The first step is to install cygwin. This is an absolute requirment to overcome the “alien” part of the windows shell handling. Installing cygwin is easy, it has a set-up which lets you choose what, where and which ported packages you want to install. Make sure to choose the opensshd package in the Net grouping.

When you’ve set up cygwin, you have to set up your ssh keys and install sshd as a service. Please follow the following steps:

0. Open cygwin:

Choose “Run as administrator” from the context menu by right-clicking on cygwin icon

1. Set permissions:

With recent releases of cygwin, there are many permission problems.
Add these 4 commands as work around:

chmod +r  /etc/passwd
chmod u+w /etc/passwd
chmod +r  /etc/group
chmod u+w /etc/group


2. Run SSH configuration script:

ssh-host-config

The script will ask a lot of questions. Answer all with “yes” except for “This script plans to use cyg_server, Do you want to use a different name?”. The answer is no. The script will also prompt you for a CYGWIN env variable. set it to ntsec tty.

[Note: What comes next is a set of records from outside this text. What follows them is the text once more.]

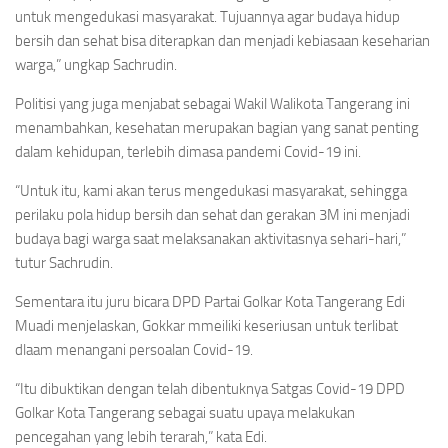
untuk mengedukasi masyarakat. Tujuannya agar budaya hidup
bersih dan sehat bisa diterapkan dan menjadi kebiasaan keseharian
warga,” ungkap Sachrudin.
Politisi yang juga menjabat sebagai Wakil Walikota Tangerang ini
menambahkan, kesehatan merupakan bagian yang sanat penting
dalam kehidupan, terlebih dimasa pandemi Covid-19 ini.
“Untuk itu, kami akan terus mengedukasi masyarakat, sehingga
perilaku pola hidup bersih dan sehat dan gerakan 3M ini menjadi
budaya bagi warga saat melaksanakan aktivitasnya sehari-hari,”
tutur Sachrudin.
Sementara itu juru bicara DPD Partai Golkar Kota Tangerang Edi
Muadi menjelaskan, Gokkar mmeiliki keseriusan untuk terlibat
dlaam menangani persoalan Covid-19.
“Itu dibuktikan dengan telah dibentuknya Satgas Covid-19 DPD
Golkar Kota Tangerang sebagai suatu upaya melakukan
pencegahan yang lebih terarah,” kata Edi.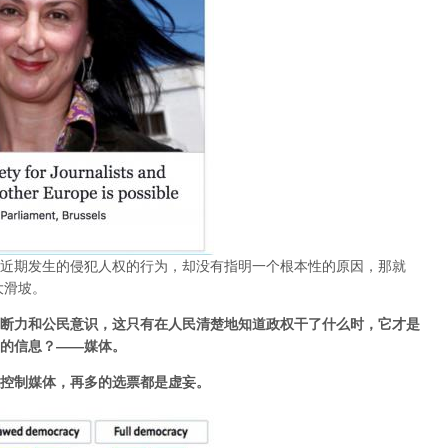
近期发生的侵犯人权的行为，却没有指明一个根本性的原因，那就
大滑坡。
断力和公民意识，这只有在人民清楚地知道政权干了什么时，它才是
的信息？——媒体。
控制媒体，再多的选票都是虚妄。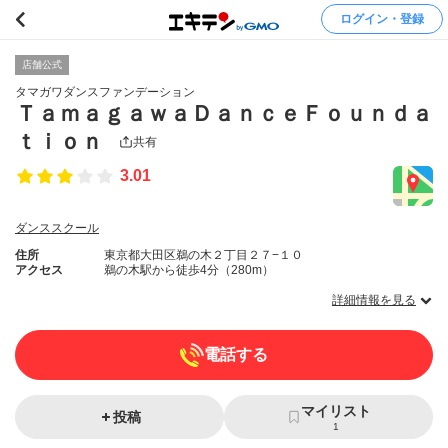
ログイン・登録
店舗公式
タマガワダンスファンデーション
ＴａｍａｇａｗａＤａｎｃｅＦｏｕｎｄａ
ｔｉｏｎ
共有
3.01
ダンススクール
住所
東京都大田区鵜の木２丁目２７−１０
アクセス
鵜の木駅から徒歩4分（280m）
詳細情報を見る
電話する
マイリスト
投稿
1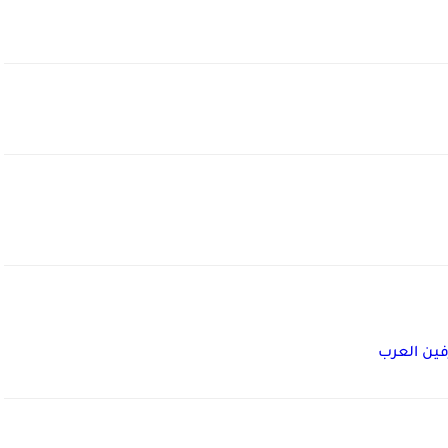
ين العرب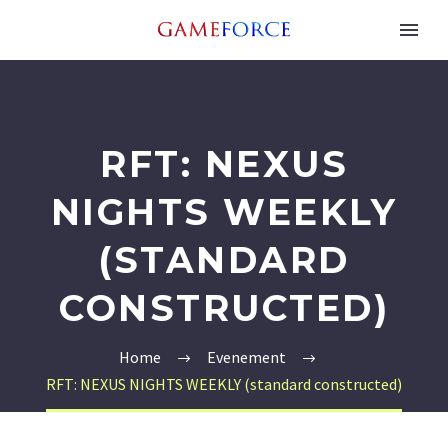
RFT: NEXUS
NIGHTS WEEKLY
(STANDARD
CONSTRUCTED)
Home
Evenement
RFT: NEXUS NIGHTS WEEKLY (standard constructed)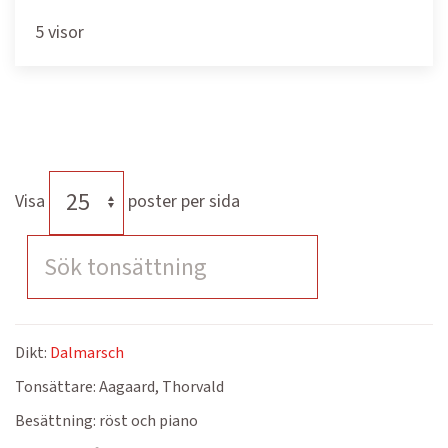
5 visor
Visa
poster per sida
Dikt:
Dalmarsch
Tonsättare:
Aagaard, Thorvald
Besättning:
röst och piano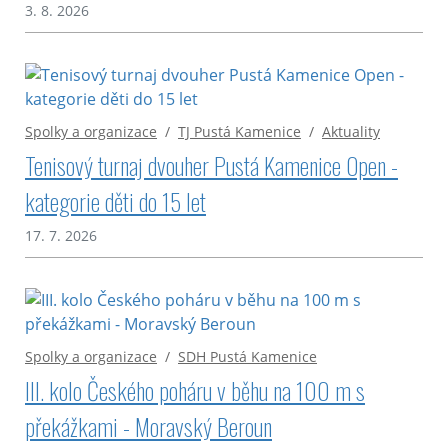
3. 8. 2026
Spolky a organizace
/
TJ Pustá Kamenice
/
Aktuality
Tenisový turnaj dvouher Pustá Kamenice Open -
kategorie děti do 15 let
17. 7. 2026
Spolky a organizace
/
SDH Pustá Kamenice
III. kolo Českého poháru v běhu na 100 m s
překážkami - Moravský Beroun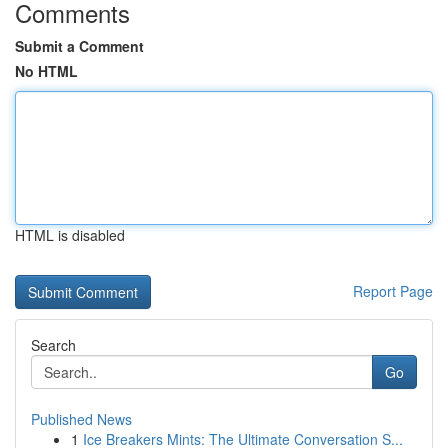
Comments
Submit a Comment
No HTML
HTML is disabled
Report Page
Search
Go
Published News
1
Ice Breakers Mints: The Ultimate Conversation S...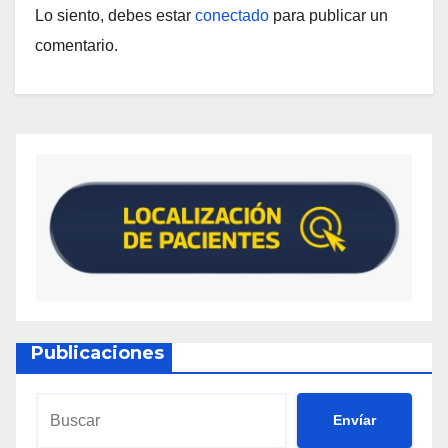
Lo siento, debes estar
conectado
para publicar un
comentario.
Publicaciones
Envíar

ntsec is an environment variable used by cygwin to instruct cygwin to use Windows’ security rules for controlling users’ access to files and other operating system facilities.

tty is an environment variable used by cygwin to make it work properly with editors, It stands for “tele type”. That’s stuff from way back in time ;-)

The script will also ask you for a password. This will allow you to connect to your windows box.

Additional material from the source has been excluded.